La création de villes nouvelles dans le monde, notamment au 20e siècle, suscite nombre d’interrogations, dont l’une les plus importantes tient au pourquoi de ce phénomène. La raison majeure semble bien tenir à une approche nouvelle qui a nom ‘aménagement du territoire’.


L’aménagement du territoire

L’aménagement du territoire dans un pays donné est centré sur la nécessité d’apporter des remèdes aux déséquilibres régionaux et aux disparités économiques et sociales qui les sous-tendent. C’est l’une des prérogatives les plus fondamentales de l’État. Et les initiatives qu’il prend à cet égard ont des incidences sociales plus ou moins profondes. A l’inverse, presque toute politique économique ou sociale a un impact sur l'aménagement du territoire.

On agit sur le territoire soit indirectement, par le découpage administratif ou autre, soit directement, par l'érection d'un barrage, la construction d'un port, d'une autoroute ou de nouvelles installations humaines… mais aussi par la création de nouvelles villes. L'aménagement du territoire est donc nécessairement lié à la politique à tous les niveaux, local, régional, étatique ou international.

On s’efforce d’organiser dans des conditions optimales son espace, de proche en proche, jusqu’aux régions les plus éloignées des principaux centres urbains, à commencer par la capitale, souvent surpeuplée.

L'aménagement du territoire dépend aussi de la société. S'il dépendait plus de l'Etat que de la société, cela signifierait que l'Etat a la main haute sur son territoire et sur sa société, d'où un étatisme marqué. Et si cette étatisation était poussée encore plus loin, cela entraînerait la dictature.

L'aménagement du territoire est aussi, et surtout, une sorte de planification à plus ou moins long terme qui touche l'ensemble du territoire. Il faut, bien entendu, une multitude de décisions pour procéder au réaménagement du territoire.

Finalement, l'aménagement du territoire, c'est la structuration de l'ensemble territorial, la spatialisation d'une certaine idée que l'on se fait du territoire.
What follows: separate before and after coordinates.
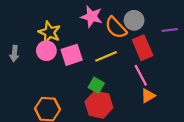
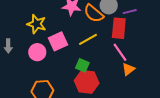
purple line: (170, 30) -> (130, 12), moved
red rectangle: (143, 48) -> (119, 28), turned 35
pink circle: (46, 51) -> (37, 52), moved

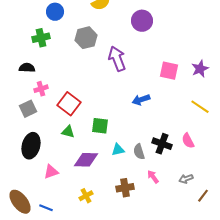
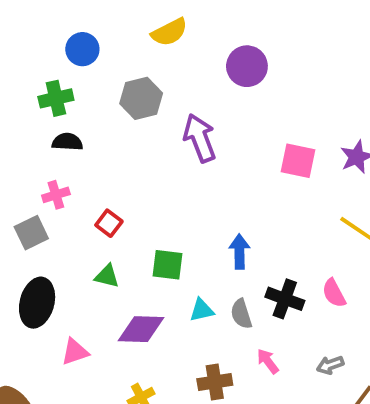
black semicircle: (27, 68) -> (67, 142), moved
blue arrow: (141, 100) -> (239, 252), moved, turned 108
red square: (69, 104) -> (109, 223), size x0.6

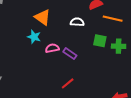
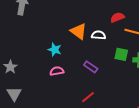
orange triangle: (42, 17) -> (79, 31), moved
pink semicircle: (52, 48) -> (57, 71), moved

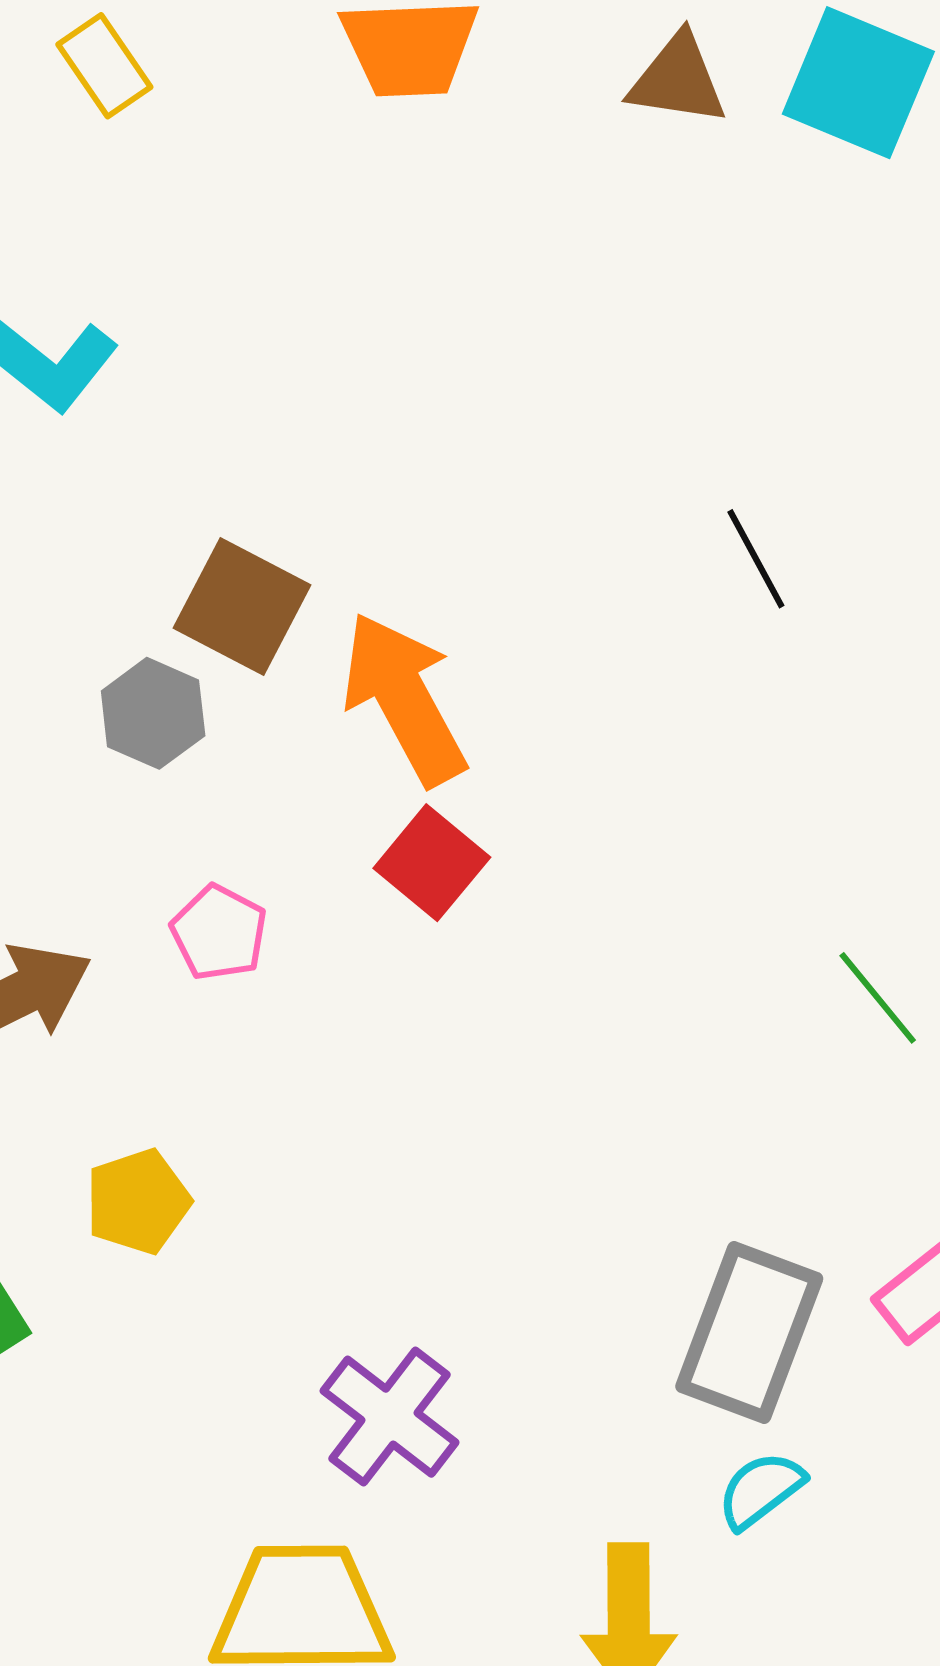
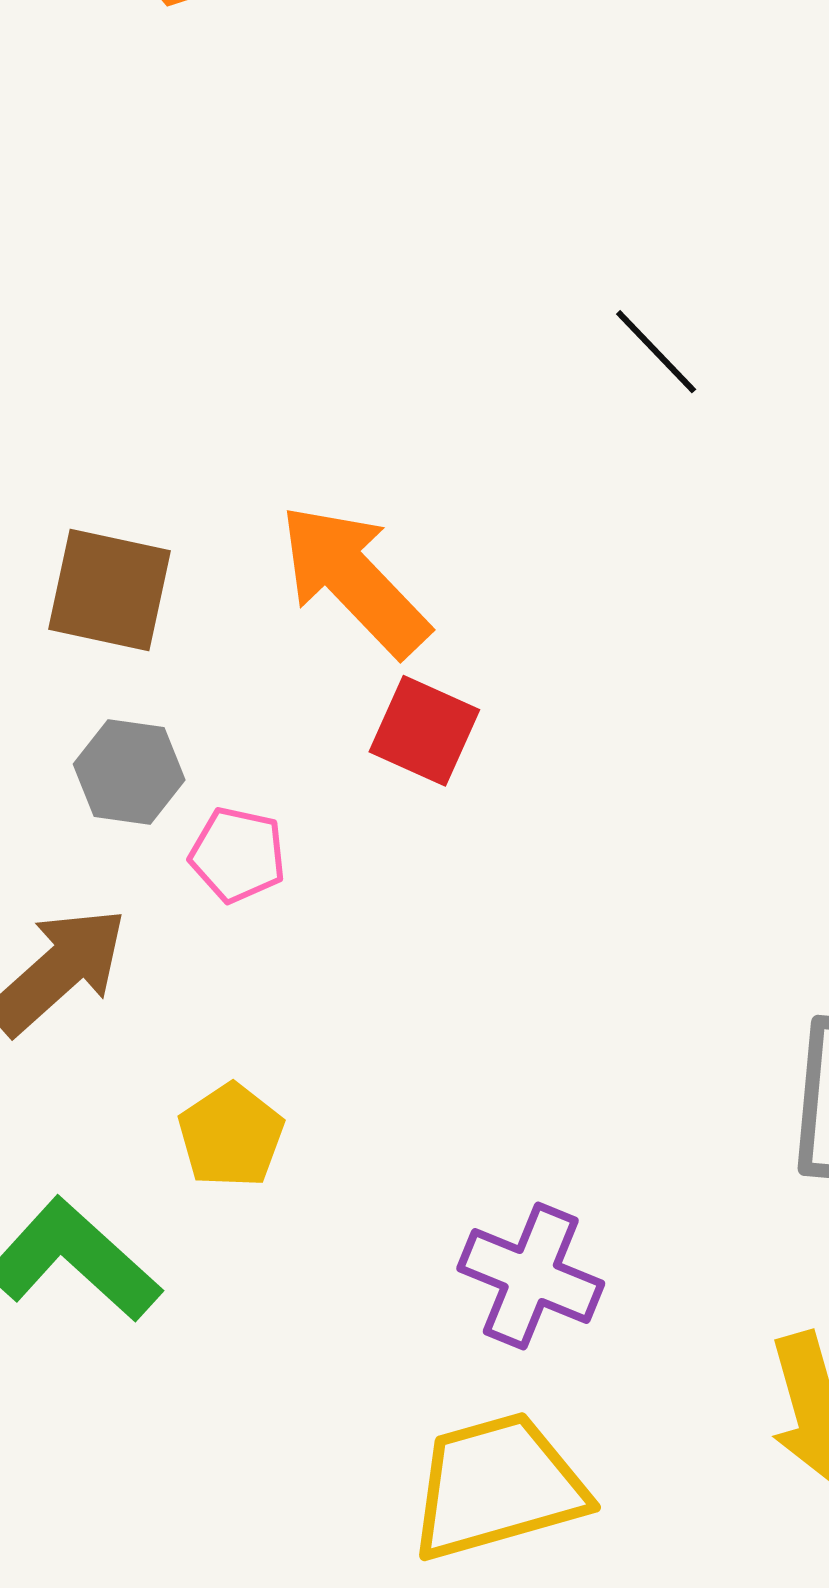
brown square: (242, 606) -> (109, 590), moved
gray hexagon: (153, 713) -> (129, 772), moved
Rien, ou presque, de ce qui est étatique n'échappe à l'aménagement du territoire. Mais rien, ou presque, non plus de ce qui est social, n'échappe à l'aménagement du territoire. Et, au fond, rien de ce qui est humain, tout simplement, n'échappe à l'aménagement du territoire. L’homme veille naturellement à l'organisation de son cadre de vie plus ou moins immédiat. Cependant, il est également responsable de sa destruction, ou tout au moins de sa détérioration et de sa désorganisation, mais cela est une autre affaire. Vraiment? Pourtant, si les désorganisations du territoire n'étaient pas, parlerait-on alors de l'aménagement du territoire?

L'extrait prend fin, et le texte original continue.